Well, that was then and this is today. It would be easy to say I would have been a man of principle and would have stood for justice. What would I do in a similar situation today? There are innocent people suffering and dying in unjust situations. In Africa there are poor farmers who will remain poor no matter how hard they work because the price of the tea or coffee they grow is decided by the dealers in the rich countries. I buy that tea and coffee. When am I standing up against injustice?

Asylum seekers in our country face inhuman treatment sometimes. I read today of an eighty four year old man in a detention centre for asylum seekers who died in handcuffs. Doctors had declared him to be unfit for detention or deportation but he died, having been in handcuffs for almost five hours. When did I stand up and speak out against inhuman treatment of people in my country?

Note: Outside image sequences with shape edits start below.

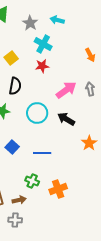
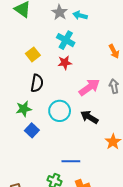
gray star: (30, 23) -> (60, 12), moved
blue square: (12, 147) -> (32, 130), moved
blue line: (42, 153) -> (71, 161), moved

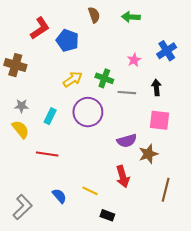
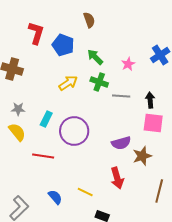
green arrow: (131, 17) -> (95, 57), moved, turned 42
red L-shape: (40, 28) -> (36, 33), turned -40
black arrow: (156, 88) -> (150, 100), moved
purple circle: (88, 112) -> (74, 131), moved

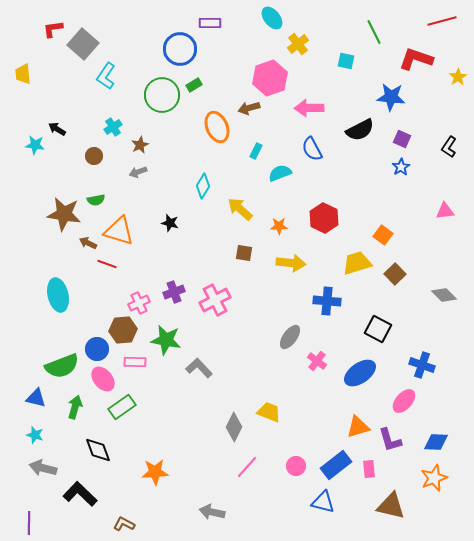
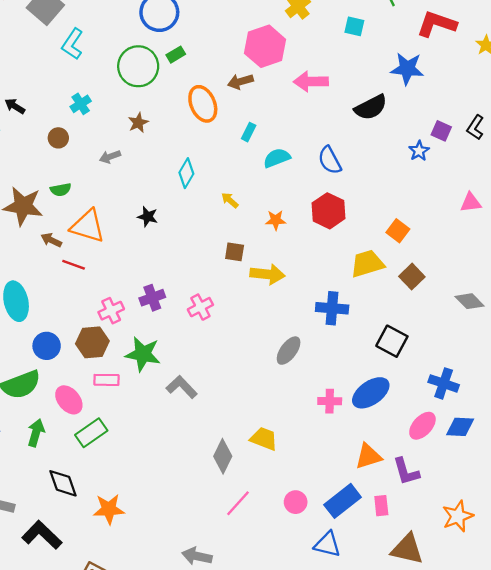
purple square: (402, 139) -> (441, 131), moved
brown star: (140, 145) -> (138, 123), moved
blue semicircle: (312, 149) -> (330, 160), moved
yellow arrow: (240, 209) -> (230, 200), size x0.6
yellow arrow: (291, 263) -> (267, 274), moved
pink cross: (215, 300) -> (200, 307), size x0.7
blue circle: (97, 349) -> (47, 346), moved
pink cross: (317, 361) -> (330, 401), moved, turned -36
blue diamond: (436, 442) -> (460, 427), moved
orange star: (155, 472) -> (109, 509), moved

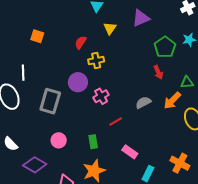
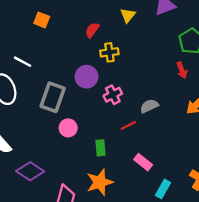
white line: (23, 73) -> (23, 62), turned -63
gray semicircle: (143, 103) -> (149, 106), moved
pink circle: (59, 140) -> (68, 128), moved

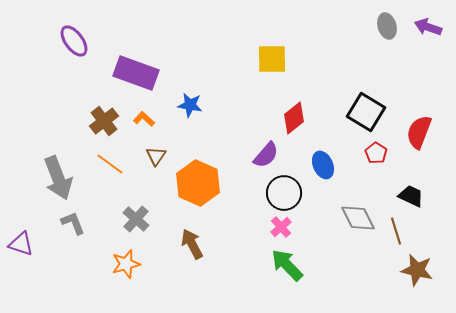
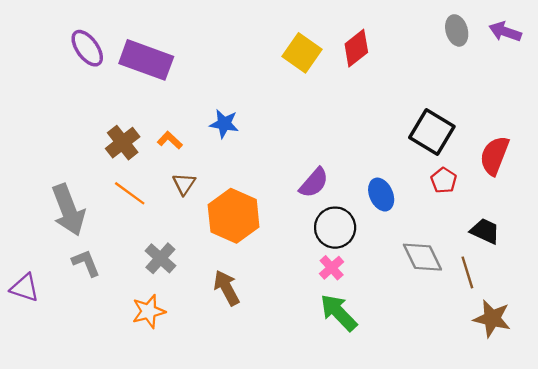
yellow square: (272, 59) -> (302, 53), moved, turned 36
purple rectangle: (136, 73) -> (146, 60), moved
red diamond: (294, 118) -> (356, 48), moved

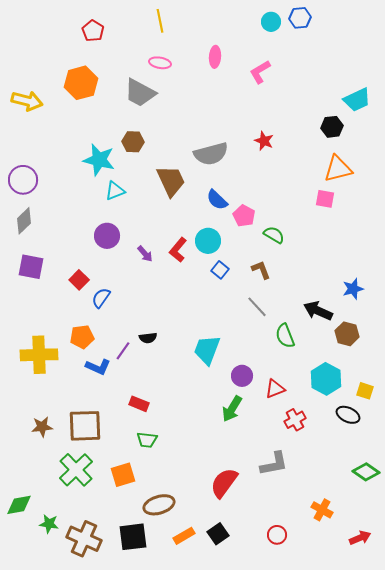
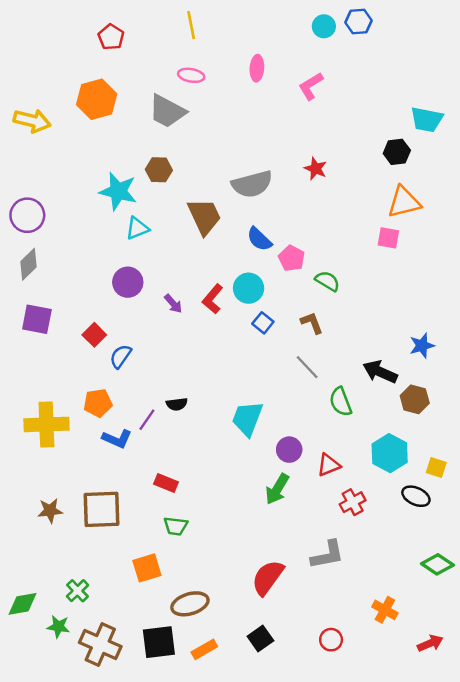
cyan trapezoid: (357, 100) -> (427, 120), turned 36
green cross: (76, 470) -> (78, 591), moved, size x0.6
orange rectangle: (184, 536) -> (204, 649), moved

Some might cite the abortion scandal in our country as another example of killing the innocent while we ignore it. In the light of these things I’m not sure that I could claim to act any differently than Pilate or the crowd who condemned Jesus. Perhaps that’s the point of the first station. It invites us to look, not at Pilate and the crowd, but at ourselves.

The Way of the Cross is a pilgrimage of sorts and it should enable me to see things in a different light. It should enable me to see myself more clearly, let me see who I really am. I think I must take stock and decide whether I want to be one of the crowd or stand up for justice.

Fortunately there are ways of taking action now that may not have been available in the past. If I want to take action against injustice I can join one of the many groups or organisations that combat injustice. I can become a campaigner with Justice and Peace or help organisations that work to help the poor like Mission Matters or Aid to the Church in need. I could volunteer to work for the poor with the Society of Saint Vincent De Paul.

There are lots of ways I could stand up for justice. One of the most effective ways is, of course, through prayer. Prayer must not be seen as an easy way out. Real prayer is not a quick Hail Mary for the poor. Real prayer for justice must be regular and unceasing. There are lots of prayer options for me. Perhaps I could look back to where I started, in Lourdes. The wee shops opposite the grotto are loaded down with rosaries, and for good reason. Regularly praying the rosary (not the mad dash through the decades) could provide me with an effective and powerful means to stand out from the crowd.

Just as importantly, I must become more observant. I should be able to spot injustice, be it at work, at home or in the public arena. I must become prepared to do something about it.